In dieser Arbeit wird der Versuch unternommen die frühe Lyrik („Die Vorzüge der Windhühner“ von 1956 und „Gleisdreieck“ von 1960) von Günter Grass in einem produktionsorientierten Ansatz im Unterricht zu bearbeiten, um die Rezeptionskompetenz der Schüler zu stärken. Um den äußeren Rahmen abzustecken wird zunächst die Unterrichtseinheit zu Günter Grass skizziert.

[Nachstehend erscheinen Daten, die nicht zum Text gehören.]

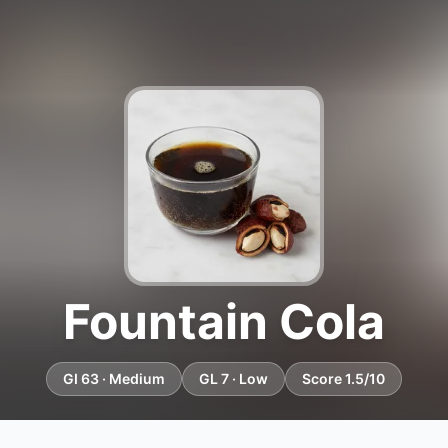
Fountain Cola
GI 63 · Medium
GL 7 · Low
Score 1.5/10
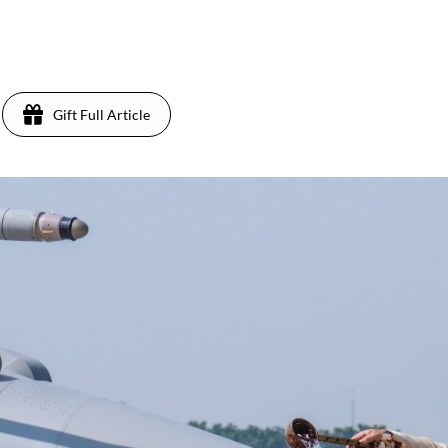
Gift Full Article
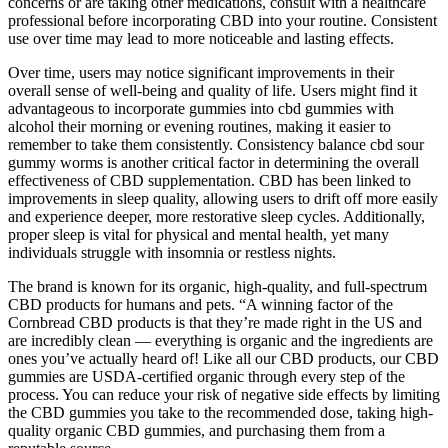
concerns or are taking other medications, consult with a healthcare
professional before incorporating CBD into your routine. Consistent
use over time may lead to more noticeable and lasting effects.
Over time, users may notice significant improvements in their
overall sense of well-being and quality of life. Users might find it
advantageous to incorporate gummies into cbd gummies with
alcohol their morning or evening routines, making it easier to
remember to take them consistently. Consistency balance cbd sour
gummy worms is another critical factor in determining the overall
effectiveness of CBD supplementation. CBD has been linked to
improvements in sleep quality, allowing users to drift off more easily
and experience deeper, more restorative sleep cycles. Additionally,
proper sleep is vital for physical and mental health, yet many
individuals struggle with insomnia or restless nights.
The brand is known for its organic, high-quality, and full-spectrum
CBD products for humans and pets. “A winning factor of the
Cornbread CBD products is that they’re made right in the US and
are incredibly clean — everything is organic and the ingredients are
ones you’ve actually heard of! Like all our CBD products, our CBD
gummies are USDA-certified organic through every step of the
process. You can reduce your risk of negative side effects by limiting
the CBD gummies you take to the recommended dose, taking high-
quality organic CBD gummies, and purchasing them from a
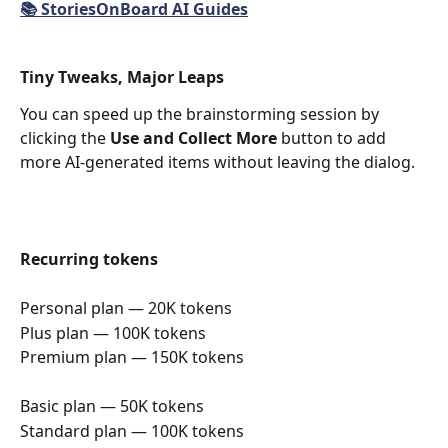
📚 StoriesOnBoard AI Guides
Tiny Tweaks, Major Leaps
You can speed up the brainstorming session by 
clicking the 
Use and Collect More 
button to add 
more AI-generated items without leaving the dialog.
Recurring tokens
Personal plan — 20K tokens
Plus plan — 100K tokens
Premium plan — 150K tokens
Basic plan — 50K tokens
Standard plan — 100K tokens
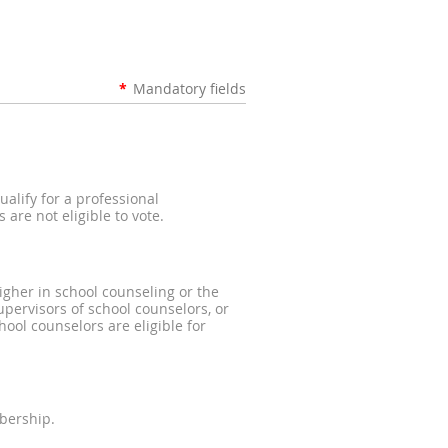
*
Mandatory fields
alify for a professional
are not eligible to vote.
igher in school counseling or the
pervisors of school counselors, or
ool counselors are eligible for
bership.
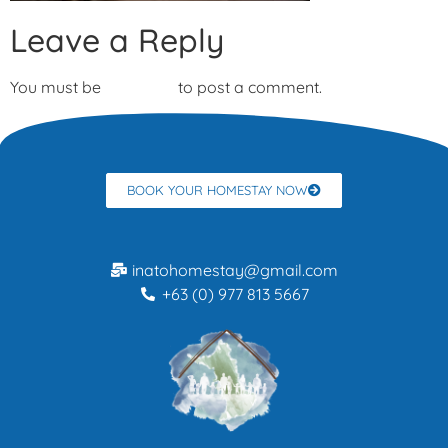
Leave a Reply
You must be
logged in
to post a comment.
BOOK YOUR HOMESTAY NOW
inatohomestay@gmail.com
+63 (0) 977 813 5667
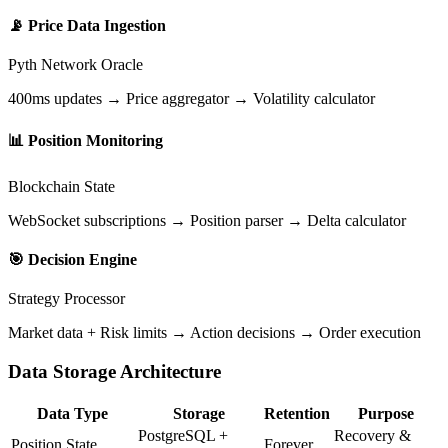
📡
Price Data Ingestion
Pyth Network Oracle
400ms updates → Price aggregator → Volatility calculator
📊
Position Monitoring
Blockchain State
WebSocket subscriptions → Position parser → Delta calculator
🎯
Decision Engine
Strategy Processor
Market data + Risk limits → Action decisions → Order execution
Data Storage Architecture
Data Type
Storage
Retention
Purpose
PostgreSQL +
Recovery &
Position State
Forever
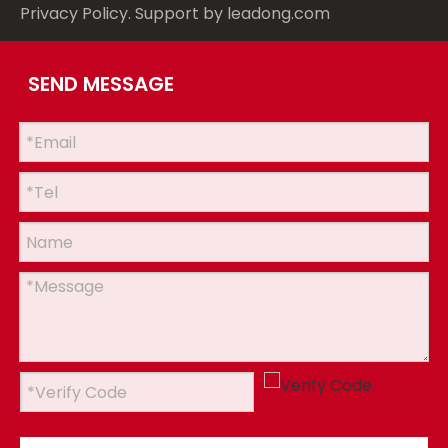
Privacy Policy
. Support by
leadong.com
SEND MESSAGE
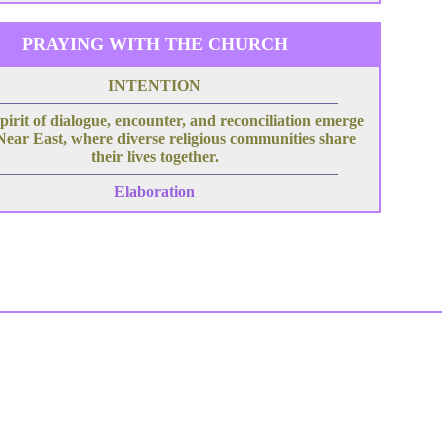
PRAYING WITH THE CHURCH
INTENTION
pirit of dialogue, encounter, and reconciliation emerge
 Near East, where diverse religious communities share
their lives together.
Elaboration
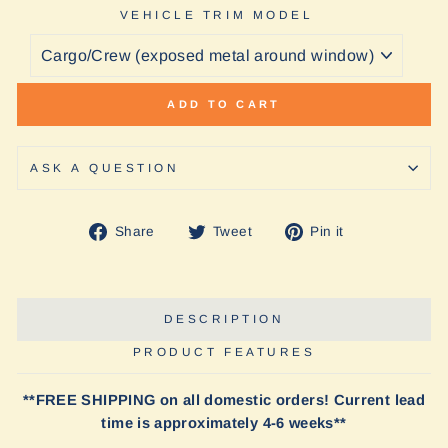
VEHICLE TRIM MODEL
ADD TO CART
ASK A QUESTION
Share
Tweet
Pin
Share
Tweet
Pin it
on
on
on
Facebook
Twitter
Pinterest
DESCRIPTION
PRODUCT FEATURES
**FREE SHIPPING on all domestic orders! Current lead
time is approximately 4-6 weeks**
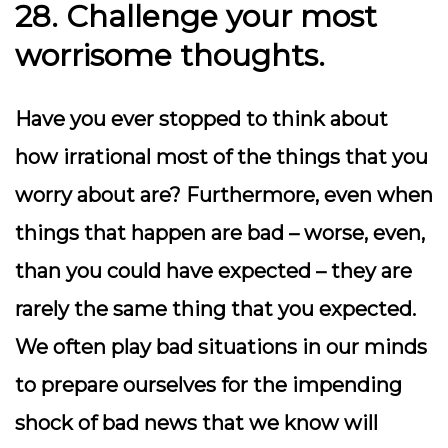
28. Challenge your most
worrisome thoughts.
Have you ever stopped to think about
how irrational most of the things that you
worry about are? Furthermore, even when
things that happen are bad – worse, even,
than you could have expected – they are
rarely the same thing that you expected.
We often play bad situations in our minds
to prepare ourselves for the impending
shock of bad news that we know will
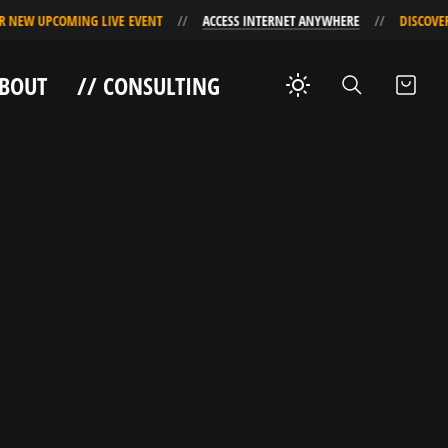
 UPCOMING LIVE EVENT
ACCESS INTERNET ANYWHERE
DISCOVER OUR
ABOUT
// CONSULTING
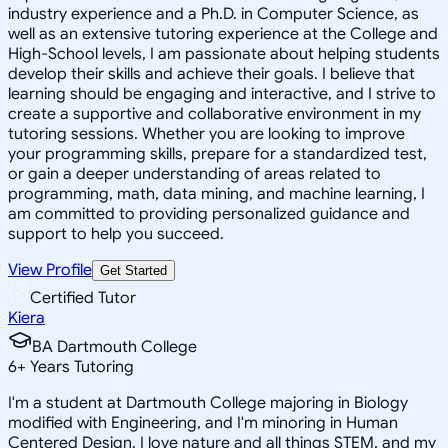
industry experience and a Ph.D. in Computer Science, as
well as an extensive tutoring experience at the College and
High-School levels, I am passionate about helping students
develop their skills and achieve their goals. I believe that
learning should be engaging and interactive, and I strive to
create a supportive and collaborative environment in my
tutoring sessions. Whether you are looking to improve
your programming skills, prepare for a standardized test,
or gain a deeper understanding of areas related to
programming, math, data mining, and machine learning, I
am committed to providing personalized guidance and
support to help you succeed.
View Profile
Get Started
Certified Tutor
Kiera
BA Dartmouth College
6
+
Years Tutoring
I'm a student at Dartmouth College majoring in Biology
modified with Engineering, and I'm minoring in Human
Centered Design. I love nature and all things STEM, and my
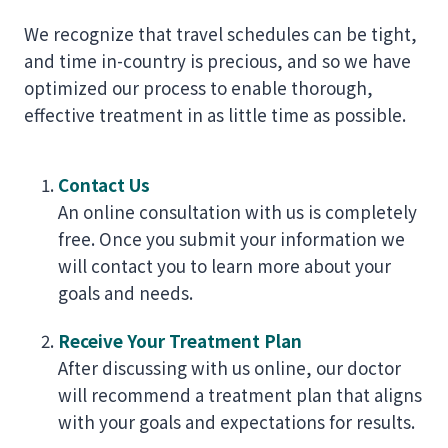
We recognize that travel schedules can be tight,
and time in-country is precious, and so we have
optimized our process to enable thorough,
effective treatment in as little time as possible.
Contact Us
An online consultation with us is completely
free. Once you submit your information we
will contact you to learn more about your
goals and needs.
Receive Your Treatment Plan
After discussing with us online, our doctor
will recommend a treatment plan that aligns
with your goals and expectations for results.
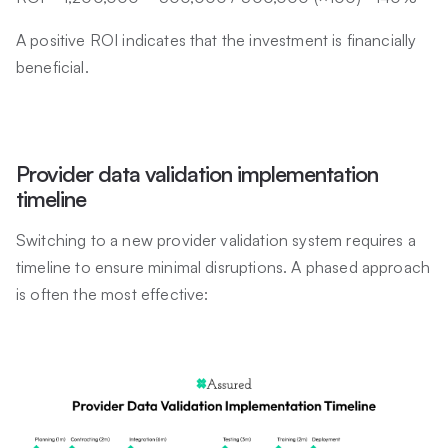
A positive ROI indicates that the investment is financially
beneficial.
Provider data validation implementation
timeline
Switching to a new provider validation system requires a
timeline to ensure minimal disruptions. A phased approach
is often the most effective:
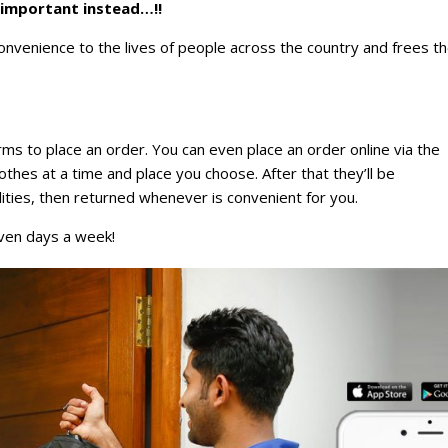
 important instead…!!
nvenience to the lives of people across the country and frees t
rms to place an order. You can even place an order online via the
lothes at a time and place you choose. After that they’ll be
ilities, then returned whenever is convenient for you.
even days a week!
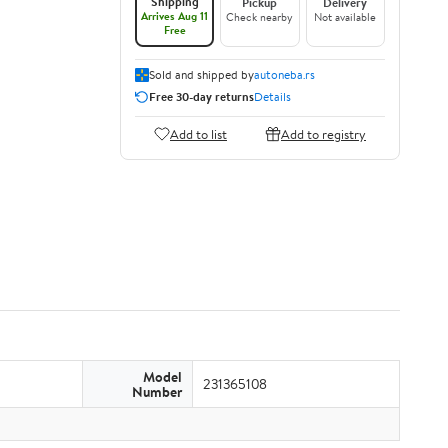
Shipping
Pickup
Delivery
Arrives Aug 11
Check nearby
Not available
Free
Sold and shipped by
autoneba.rs
Free 30-day returns
Details
Add to list
Add to registry
Model
231365108
Number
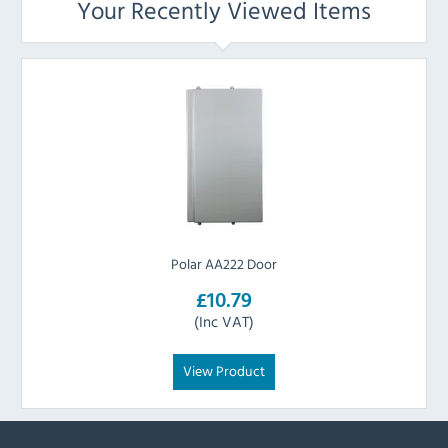
Your Recently Viewed Items
Polar AA222 Door
£10.79
(Inc VAT)
View Product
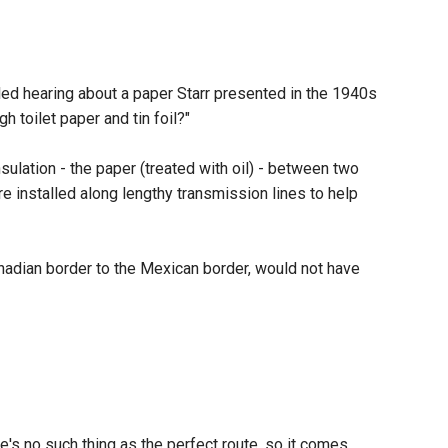
led hearing about a paper Starr presented in the 1940s
h toilet paper and tin foil?"
sulation - the paper (treated with oil) - between two
are installed along lengthy transmission lines to help
anadian border to the Mexican border, would not have
e's no such thing as the perfect route, so it comes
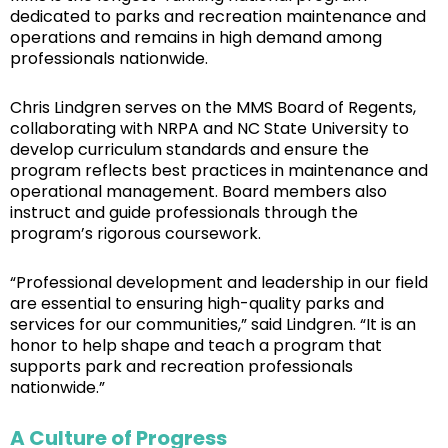
dedicated to parks and recreation maintenance and
operations and remains in high demand among
professionals nationwide.
Chris Lindgren serves on the MMS Board of Regents,
collaborating with NRPA and NC State University to
develop curriculum standards and ensure the
program reflects best practices in maintenance and
operational management. Board members also
instruct and guide professionals through the
program’s rigorous coursework.
“Professional development and leadership in our field
are essential to ensuring high-quality parks and
services for our communities,” said Lindgren. “It is an
honor to help shape and teach a program that
supports park and recreation professionals
nationwide.”
A Culture of Progress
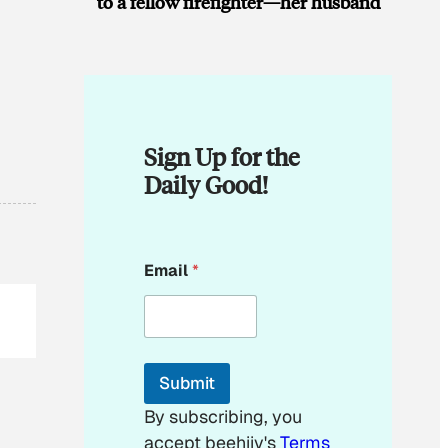
to a fellow firefighter—her husband
Sign Up for the
Daily Good!
E
Email
*
m
a
i
l
E
m
Submit
a
i
By subscribing, you
l
accept beehiiv's
Terms
E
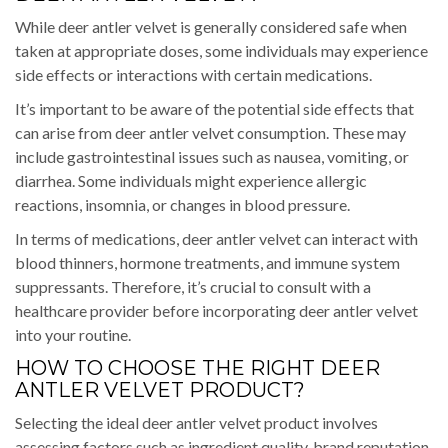
While deer antler velvet is generally considered safe when
taken at appropriate doses, some individuals may experience
side effects or interactions with certain medications.
It’s important to be aware of the potential side effects that
can arise from deer antler velvet consumption. These may
include gastrointestinal issues such as nausea, vomiting, or
diarrhea. Some individuals might experience allergic
reactions, insomnia, or changes in blood pressure.
In terms of medications, deer antler velvet can interact with
blood thinners, hormone treatments, and immune system
suppressants. Therefore, it’s crucial to consult with a
healthcare provider before incorporating deer antler velvet
into your routine.
HOW TO CHOOSE THE RIGHT DEER
ANTLER VELVET PRODUCT?
Selecting the ideal deer antler velvet product involves
assessing factors such as ingredient quality, brand reputation,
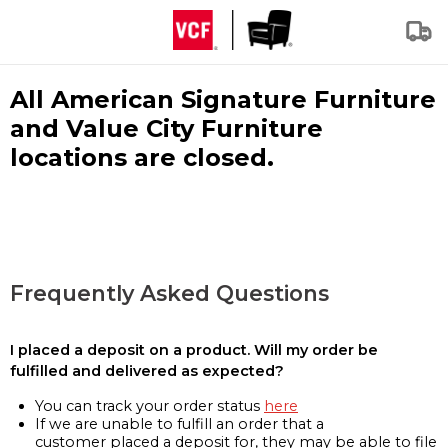
All American Signature Furniture
and Value City Furniture
locations are closed.
Frequently Asked Questions
I placed a deposit on a product. Will my order be
fulfilled and delivered as expected?
You can track your order status
here
If we are unable to fulfill an order that a
customer placed a deposit for, they may be able to file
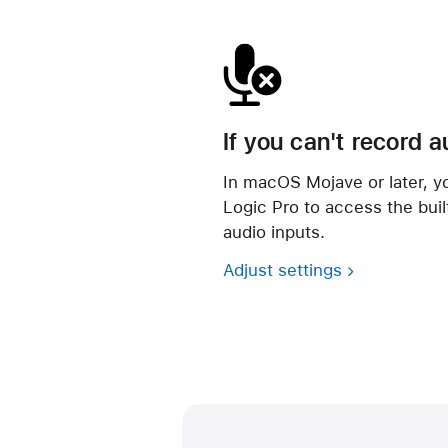
If you can't record a
In macOS Mojave or later, yo
Logic Pro to access the bui
audio inputs.
Adjust settings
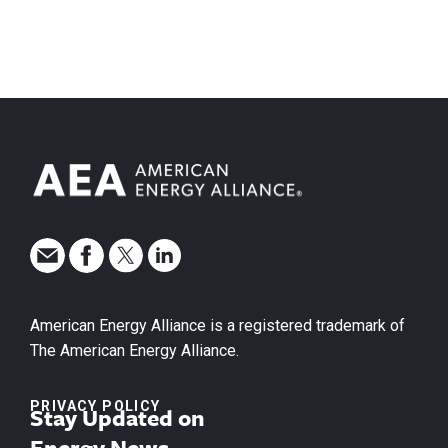
American Energy Alliance is a registered trademark of
The American Energy Alliance.
PRIVACY POLICY
Stay Updated on
Energy News.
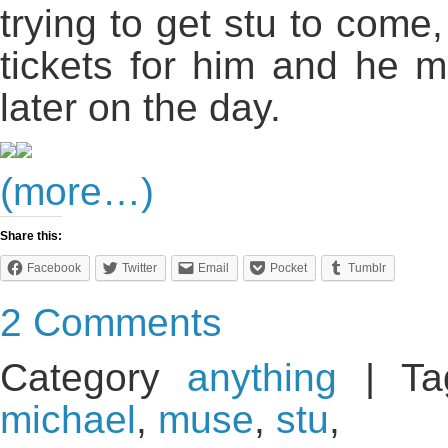
trying to get stu to come
tickets for him and he 
later on the day.
(more…)
Share this:
Facebook
Twitter
Email
Pocket
Tumblr
2 Comments
Category
anything
| Ta
michael
,
muse
,
stu
,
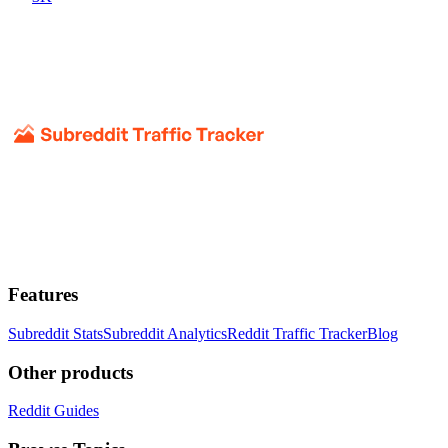
Features
Subreddit Stats
Subreddit Analytics
Reddit Traffic Tracker
Blog
Other products
Reddit Guides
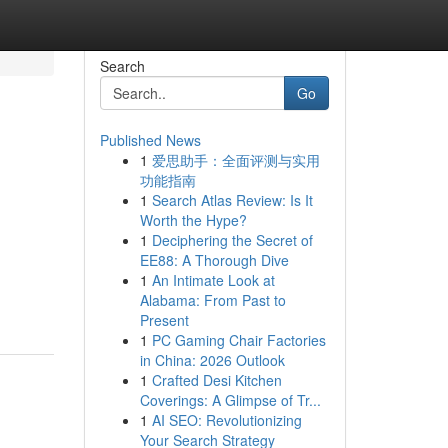
Search
Go
Published News
1
爱思助手：全面评测与实用
功能指南
1
Search Atlas Review: Is It
Worth the Hype?
1
Deciphering the Secret of
EE88: A Thorough Dive
1
An Intimate Look at
Alabama: From Past to
Present
1
PC Gaming Chair Factories
in China: 2026 Outlook
1
Crafted Desi Kitchen
Coverings: A Glimpse of Tr...
1
AI SEO: Revolutionizing
Your Search Strategy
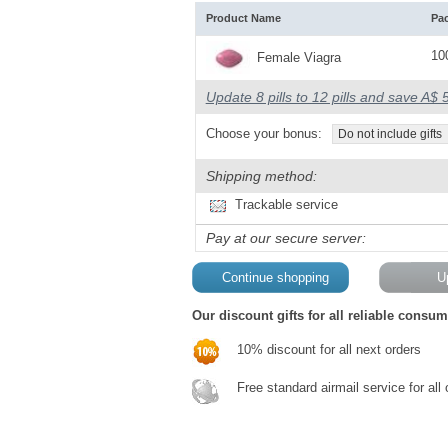
Product Name
Pa
100
Female Viagra
Update 8 pills to 12 pills and save A$ 
Choose your bonus:
Do not include gifts
Shipping method:
Trackable service
Pay at our secure server:
Our discount gifts for all reliable consum
10% discount for all next orders
Free standard airmail service for all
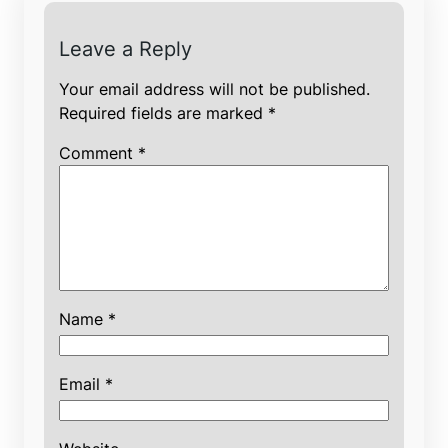
Leave a Reply
Your email address will not be published.
Required fields are marked
*
Comment
*
Name
*
Email
*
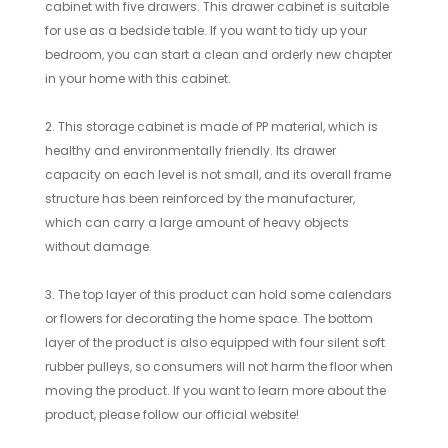
cabinet with five drawers. This drawer cabinet is suitable
for use as a bedside table. If you want to tidy up your
bedroom, you can start a clean and orderly new chapter
in your home with this cabinet.
2. This storage cabinet is made of PP material, which is
healthy and environmentally friendly. Its drawer
capacity on each level is not small, and its overall frame
structure has been reinforced by the manufacturer,
which can carry a large amount of heavy objects
without damage.
3. The top layer of this product can hold some calendars
or flowers for decorating the home space. The bottom
layer of the product is also equipped with four silent soft
rubber pulleys, so consumers will not harm the floor when
moving the product. If you want to learn more about the
product, please follow our official website!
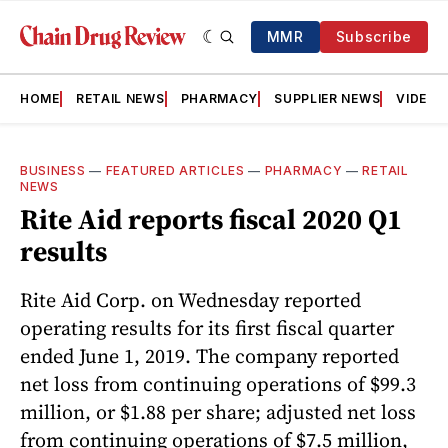
MMR
Subscribe
HOME
RETAIL NEWS
PHARMACY
SUPPLIER NEWS
VIDEOS
BUSINESS
—
FEATURED ARTICLES
—
PHARMACY
—
RETAIL
NEWS
Rite Aid reports fiscal 2020 Q1
results
Rite Aid Corp. on Wednesday reported
operating results for its first fiscal quarter
ended June 1, 2019. The company reported
net loss from continuing operations of $99.3
million, or $1.88 per share; adjusted net loss
from continuing operations of $7.5 million,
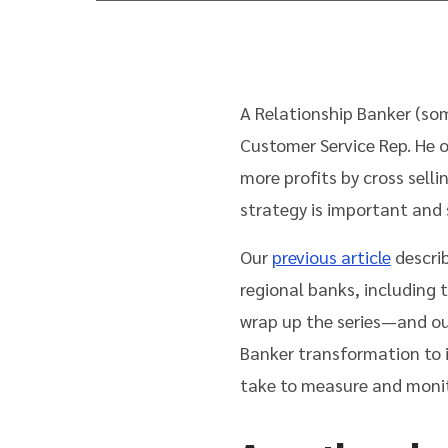
A Relationship Banker (som
Customer Service Rep. He 
more profits by cross selli
strategy is important and 
Our
previous article
descri
regional banks, including t
wrap up the series—and ou
Banker transformation to 
take to measure and monit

Anschließend wird der produktionsorientierte Ansatz dargestellt, kritisch hinterfragt und in einem weiteren Schritt an die Rezeptionskompetenz der Schüler angeknüpft.
Inhalt
1. Einleitung
2. Beschreibung der Unterrichtseinheit
3. Die frühe Lyrik von Grass im produktionsorientierten Ansatz
3.1 Geplanter Verlauf
3.2 Didaktische Begründung
4. Vorteile des produktionsorientierten Ansatzes
5. Nachteile des produktionsorientierten Ansatzes
6. Rezeptionskompetenz durch zeitgeschichtliche Einordnung
6.1 Grass im Kontext seiner Zeit
6.2 Durchführung im Unterricht
7. Fazit
8. Anhang: Gedichttitel
9. Literatur
1. Einleitung
Günter Grass hat eine besondere Stellung im deutschen Literaturbetrieb inne, nicht nur weil er internationale Geltung durch den Literaturnobelpreis erlangt hat, sondern auch weil sein Werk zum allgemeinen Bildungskanon gehört und bundesweit Eingang in den Deutschunterricht gefunden hat. In der Schule wird zumeist „Katz und Maus“ bearbeitet, weil es sich als Ganzschrift lesen lässt. Obwohl „Die Blechtrommel“ mit dem Erfolg des Autors verbunden wird, erschwert doch ihr großer Umfang eine Bearbeitung im Deutschunterricht. Grass‘ Lyrik findet meistens keine Verwendung im Deutschunterricht und wird oft vernachlässigt, obwohl Grass mit Gedichten zum ersten Mal auf der literarischen Bühne erschienen ist und während seiner ganzen Karriere Gedichte geschrieben hat. Er gewann 1955 mit dem Gedicht „Lilien aus Schlaf“ den dritten Preis in einem Lyrikwettbewerb des Süddeutschen Rundfunks. Im gleichen Jahr nahm er zum ersten Mal an der Frühjahrstagung der Gruppe 47 teil, las Gedichte vor und fand erste Beachtung.[1] 1956 veröffentlicht er im Luchterhand Verlag seinen ersten Gedichtband „Die Vorzüge der Windhühner“. Die Lyrik steht also am Beginn der schriftstellerischen Laufbahn von Günter Grass und macht einen wesentlichen Teil seines künstlerischen Schaffens aus. Es stellt sich die Frage, in weit die frühe Lyrik von Grass im Deutschunterricht bearbeitet werden kann.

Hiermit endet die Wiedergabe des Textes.